• Task instructions:
In this exercise, retype exactly the lines from the start of the entries through the line bearing "reubicación sería incluso más sencilla que en", leaving every picture out.

• Source material:
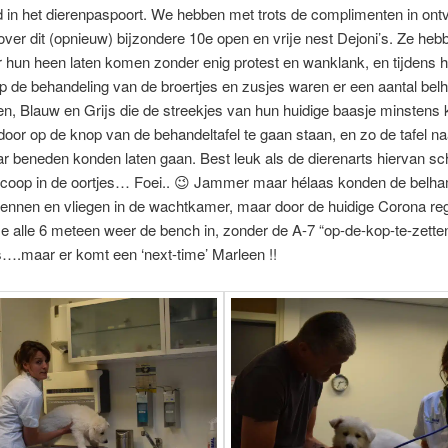
 in het dierenpaspoort. We hebben met trots de complimenten in ont
er dit (opnieuw) bijzondere 10e open en vrije nest Dejoni’s. Ze hebb
r hun heen laten komen zonder enig protest en wanklank, en tijdens h
 de behandeling van de broertjes en zusjes waren er een aantal bel
n, Blauw en Grijs die de streekjes van hun huidige baasje minstens
oor op de knop van de behandeltafel te gaan staan, en zo de tafel n
r beneden konden laten gaan. Best leuk als de dierenarts hiervan sc
scoop in de oortjes… Foei.. 😉 Jammer maar hélaas konden de belh
rennen en vliegen in de wachtkamer, maar door de huidige Corona reg
 alle 6 meteen weer de bench in, zonder de A-7 “op-de-kop-te-zette
….maar er komt een ‘next-time’ Marleen !!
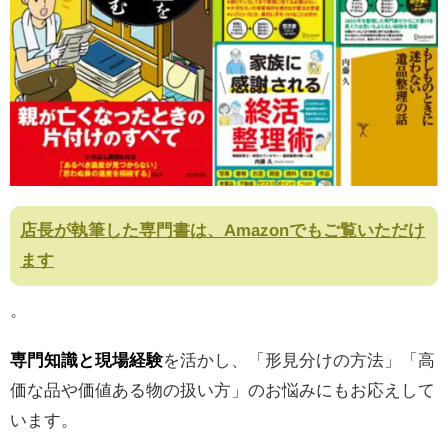
店長が執筆した専門書は、Amazonでもご覧いただけ
ます
。
専門知識と現場経験
を活かし、「形見分けの方法」「高
価な品や価値ある物の扱い方」のお悩みにもお応えして
います。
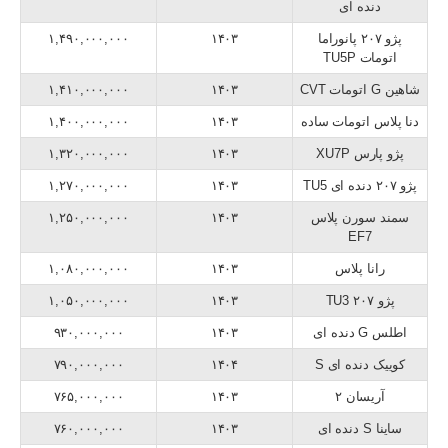
دنده ای
پژو ۲۰۷ پانوراما
۱۴۰۳
۱,۴۹۰,۰۰۰,۰۰۰
اتومات TU5P
شاهین G اتومات CVT
۱۴۰۳
۱,۴۱۰,۰۰۰,۰۰۰
دنا پلاس اتومات ساده
۱۴۰۳
۱,۴۰۰,۰۰۰,۰۰۰
پژو پارس XU7P
۱۴۰۳
۱,۳۲۰,۰۰۰,۰۰۰
پژو ۲۰۷ دنده ای TU5
۱۴۰۳
۱,۲۷۰,۰۰۰,۰۰۰
سمند سورن پلاس
۱۴۰۳
۱,۲۵۰,۰۰۰,۰۰۰
EF7
رانا پلاس
۱۴۰۳
۱,۰۸۰,۰۰۰,۰۰۰
پژو ۲۰۷ TU3
۱۴۰۳
۱,۰۵۰,۰۰۰,۰۰۰
اطلس G دنده ای
۱۴۰۳
۹۳۰,۰۰۰,۰۰۰
کوییک دنده ای S
۱۴۰۴
۷۹۰,۰۰۰,۰۰۰
آریسان ۲
۱۴۰۳
۷۶۵,۰۰۰,۰۰۰
ساینا S دنده ای
۱۴۰۳
۷۶۰,۰۰۰,۰۰۰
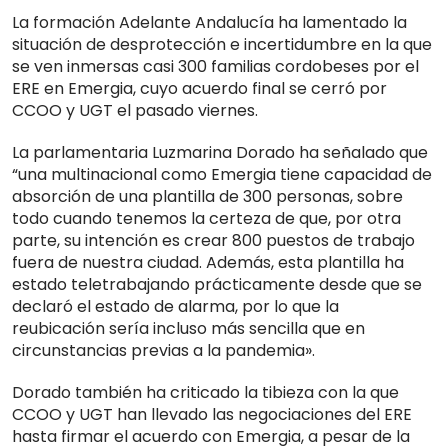
La formación Adelante Andalucía ha lamentado la
situación de desprotección e incertidumbre en la que
se ven inmersas casi 300 familias cordobeses por el
ERE en Emergia, cuyo acuerdo final se cerró por
CCOO y UGT el pasado viernes.
La parlamentaria Luzmarina Dorado ha señalado que
“una multinacional como Emergia tiene capacidad de
absorción de una plantilla de 300 personas, sobre
todo cuando tenemos la certeza de que, por otra
parte, su intención es crear 800 puestos de trabajo
fuera de nuestra ciudad. Además, esta plantilla ha
estado teletrabajando prácticamente desde que se
declaró el estado de alarma, por lo que la
reubicación sería incluso más sencilla que en
circunstancias previas a la pandemia».
Dorado también ha criticado la tibieza con la que
CCOO y UGT han llevado las negociaciones del ERE
hasta firmar el acuerdo con Emergia, a pesar de la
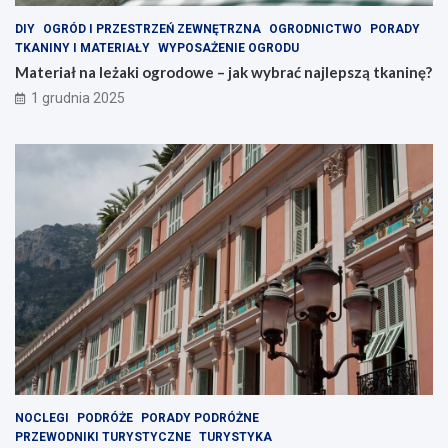
DIY
OGRÓD I PRZESTRZEŃ ZEWNĘTRZNA
OGRODNICTWO
PORADY
TKANINY I MATERIAŁY
WYPOSAŻENIE OGRODU
Materiał na leżaki ogrodowe – jak wybrać najlepszą tkaninę?
1 grudnia 2025
NOCLEGI
PODRÓŻE
PORADY PODRÓŻNE
PRZEWODNIKI TURYSTYCZNE
TURYSTYKA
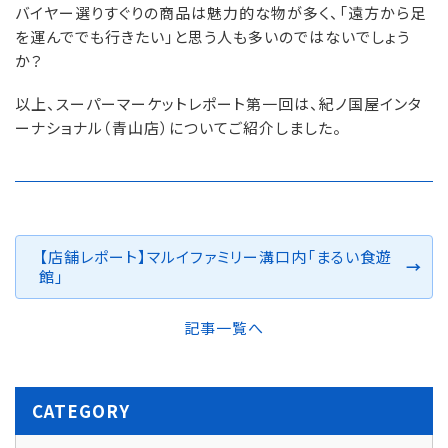
バイヤー選りすぐりの商品は魅力的な物が多く、「遠方から足
を運んででも行きたい」と思う人も多いのではないでしょう
か？
以上、スーパーマーケットレポート第一回は、紀ノ国屋インタ
ーナショナル（青山店）についてご紹介しました。
【店舗レポート】マルイファミリー溝口内「まるい食遊
館」
記事一覧へ
CATEGORY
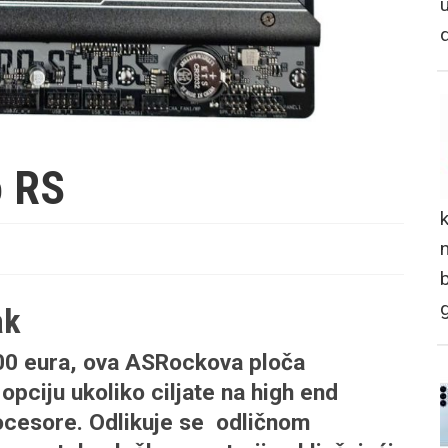
o RS
n
ak
 400 eura, ova ASRockova ploča
 opciju ukoliko ciljate na high end
ocesore. Odlikuje se odličnom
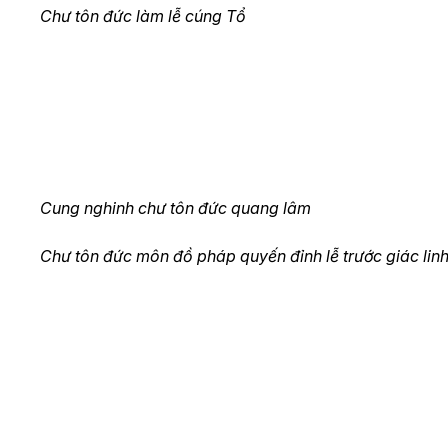
Chư tôn đức làm lễ cúng Tổ
Cung nghinh chư tôn đức quang lâm
Chư tôn đức môn đồ pháp quyến đỉnh lễ trước giác lin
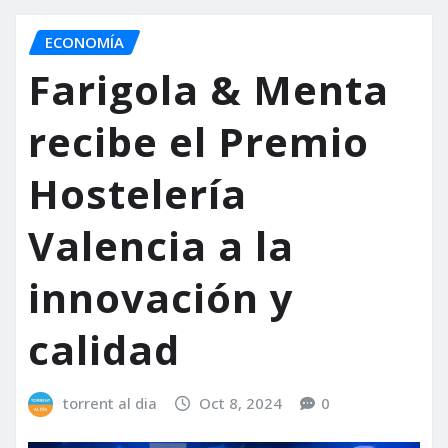
ECONOMÍA
Farigola & Menta
recibe el Premio
Hostelería
Valencia a la
innovación y
calidad
torrent al dia
Oct 8, 2024
0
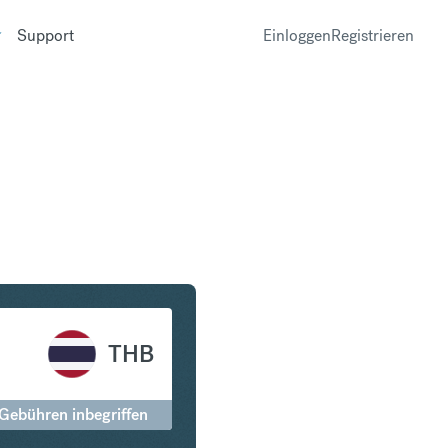
Support
Einloggen
Registrieren
n Thailändischer Baht
THB
 Gebühren inbegriffen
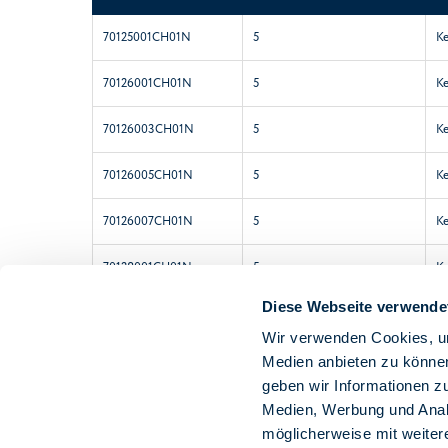
70125001CH01N
5
Ke
70126001CH01N
5
Ke
70126003CH01N
5
Ke
70126005CH01N
5
Ke
70126007CH01N
5
Ke
70128001CH01N
5
Ke
Diese Webseite verwende
70128008CH00N
5
Ke
Wir verwenden Cookies, um
70128101CH01N
5
Ke
Medien anbieten zu können
geben wir Informationen z
Medien, Werbung und Analy
möglicherweise mit weiter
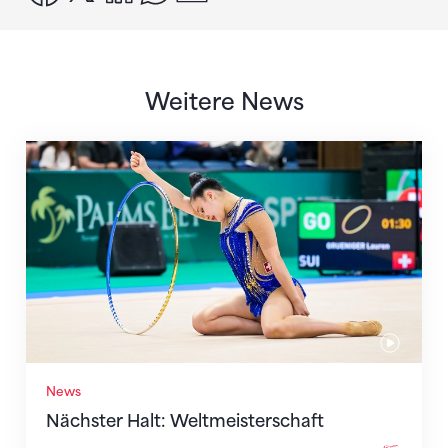
Weitere News
Nächster Halt: Weltmeisterschaft
News
Nächster Halt: Weltmeisterschaft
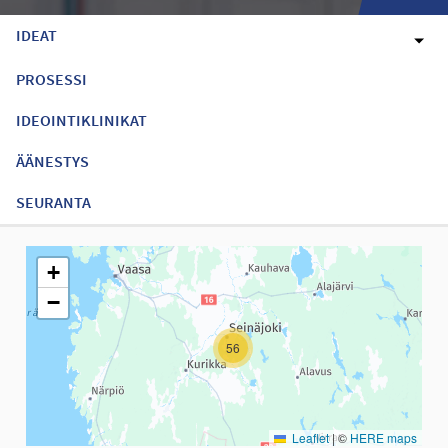
IDEAT
PROSESSI
IDEOINTIKLINIKAT
ÄÄNESTYS
SEURANTA
Seuraavassa elementissä on kartta, joka esittää tämän sivun tiet
+
−
56
Leaflet
|
©
HERE maps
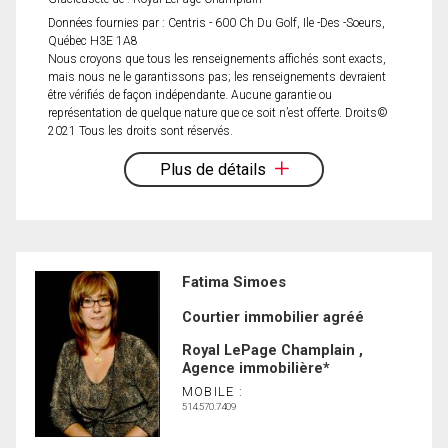
Données fournies par : Centris - 600 Ch Du Golf, Ile -Des -Soeurs,
Québec H3E 1A8
Nous croyons que tous les renseignements affichés sont exacts,
mais nous ne le garantissons pas; les renseignements devraient
être vérifiés de façon indépendante. Aucune garantie ou
représentation de quelque nature que ce soit n’est offerte. Droits©
2021 Tous les droits sont réservés.
Plus de détails
Fatima Simoes
Courtier immobilier agréé
Royal LePage Champlain ,
Agence immobilière*
MOBILE :
514.570.7409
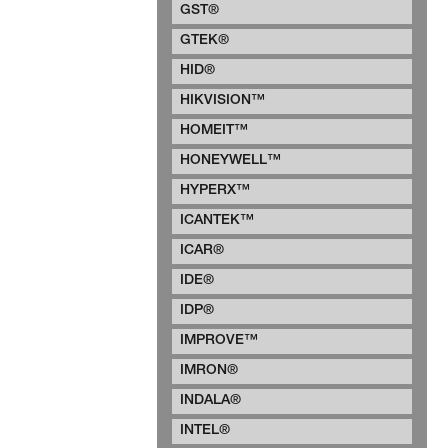
GST®
GTEK®
HID®
HIKVISION™
HOMEIT™
HONEYWELL™
HYPERX™
ICANTEK™
ICAR®
IDE®
IDP®
IMPROVE™
IMRON®
INDALA®
INTEL®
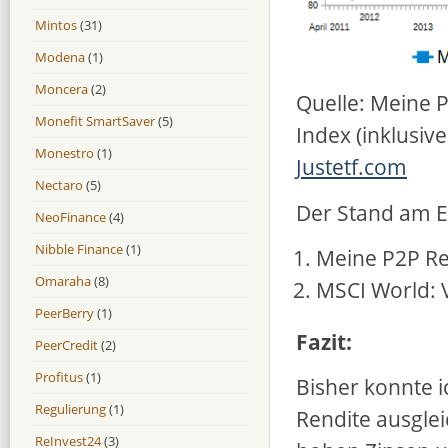
Mintos
(31)
Modena
(1)
Moncera
(2)
Quelle: Meine 
Monefit SmartSaver
(5)
Index (inklusiv
Monestro
(1)
Justetf.com
Nectaro
(5)
Der Stand am E
NeoFinance
(4)
Nibble Finance
(1)
Meine P2P Re
Omaraha
(8)
MSCI World: 
PeerBerry
(1)
Fazit:
PeerCredit
(2)
Profitus
(1)
Bisher konnte i
Regulierung
(1)
Rendite ausglei
ReInvest24
(3)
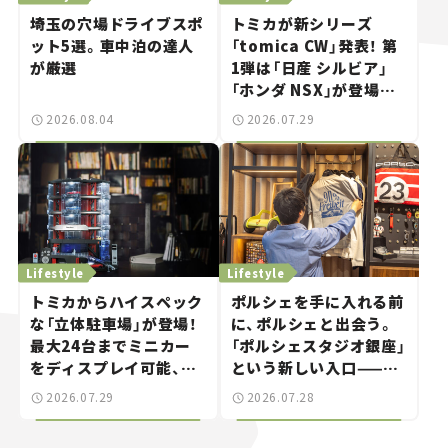
埼玉の穴場ドライブスポ
トミカが新シリーズ
ット5選。車中泊の達人
「tomica CW」発表！ 第
が厳選
1弾は「日産 シルビア」
「ホンダ NSX」が登場。
世界が注目す
2026.08.04
2026.07.29
る“JDM"に焦点【クルマ
とホビー】
Lifestyle
Lifestyle
トミカからハイスペック
ポルシェを手に入れる前
な「立体駐車場」が登場！
に、ポルシェと出会う。
最大24台までミニカー
「ポルシェスタジオ銀座」
をディスプレイ可能、特
という新しい入口——連
別な「日産 GT-R
載｜CCGとクルマでどう
2026.07.29
2026.07.28
NISMO」も付属【クルマ
する？＜第14回＞
とホビー】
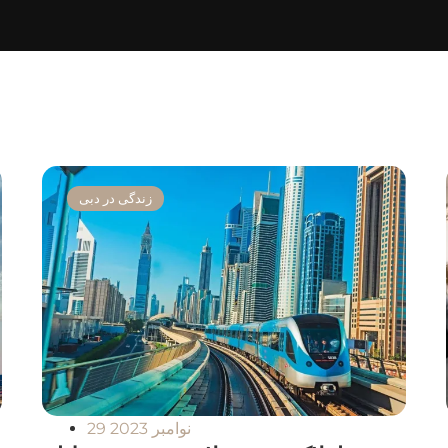
زندگی در دبی
29 نوامبر 2023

• Task result:
 in het dierenpaspoort. We hebben met trots de complimenten in ont
er dit (opnieuw) bijzondere 10e open en vrije nest Dejoni’s. Ze hebb
r hun heen laten komen zonder enig protest en wanklank, en tijdens h
 de behandeling van de broertjes en zusjes waren er een aantal bel
n, Blauw en Grijs die de streekjes van hun huidige baasje minstens
oor op de knop van de behandeltafel te gaan staan, en zo de tafel n
r beneden konden laten gaan. Best leuk als de dierenarts hiervan sc
scoop in de oortjes… Foei.. 😉 Jammer maar hélaas konden de belh
rennen en vliegen in de wachtkamer, maar door de huidige Corona reg
 alle 6 meteen weer de bench in, zonder de A-7 “op-de-kop-te-zette
….maar er komt een ‘next-time’ Marleen !!
店長が執筆した専門書は、Amazonでもご覧いただけ
ます
。
専門知識と現場経験
を活かし、「形見分けの方法」「高
価な品や価値ある物の扱い方」のお悩みにもお応えして
います。
دنده ای
پژو ۲۰۷ پانوراما
۱۴۰۳
۱,۴۹۰,۰۰۰,۰۰۰
اتومات TU5P
شاهین G اتومات CVT
۱۴۰۳
۱,۴۱۰,۰۰۰,۰۰۰
دنا پلاس اتومات ساده
۱۴۰۳
۱,۴۰۰,۰۰۰,۰۰۰
پژو پارس XU7P
۱۴۰۳
۱,۳۲۰,۰۰۰,۰۰۰
پژو ۲۰۷ دنده ای TU5
۱۴۰۳
۱,۲۷۰,۰۰۰,۰۰۰
سمند سورن پلاس
۱۴۰۳
۱,۲۵۰,۰۰۰,۰۰۰
EF7
رانا پلاس
۱۴۰۳
۱,۰۸۰,۰۰۰,۰۰۰
پژو ۲۰۷ TU3
۱۴۰۳
۱,۰۵۰,۰۰۰,۰۰۰
اطلس G دنده ای
۱۴۰۳
۹۳۰,۰۰۰,۰۰۰
کوییک دنده ای S
۱۴۰۴
۷۹۰,۰۰۰,۰۰۰
آریسان ۲
۱۴۰۳
۷۶۵,۰۰۰,۰۰۰
ساینا S دنده ای
۱۴۰۳
۷۶۰,۰۰۰,۰۰۰
La formación Adelante Andalucía ha lamentado la
situación de desprotección e incertidumbre en la que
se ven inmersas casi 300 familias cordobeses por el
ERE en Emergia, cuyo acuerdo final se cerró por
CCOO y UGT el pasado viernes.
La parlamentaria Luzmarina Dorado ha señalado que
“una multinacional como Emergia tiene capacidad de
absorción de una plantilla de 300 personas, sobre
todo cuando tenemos la certeza de que, por otra
parte, su intención es crear 800 puestos de trabajo
fuera de nuestra ciudad. Además, esta plantilla ha
estado teletrabajando prácticamente desde que se
declaró el estado de alarma, por lo que la
reubicación sería incluso más sencilla que en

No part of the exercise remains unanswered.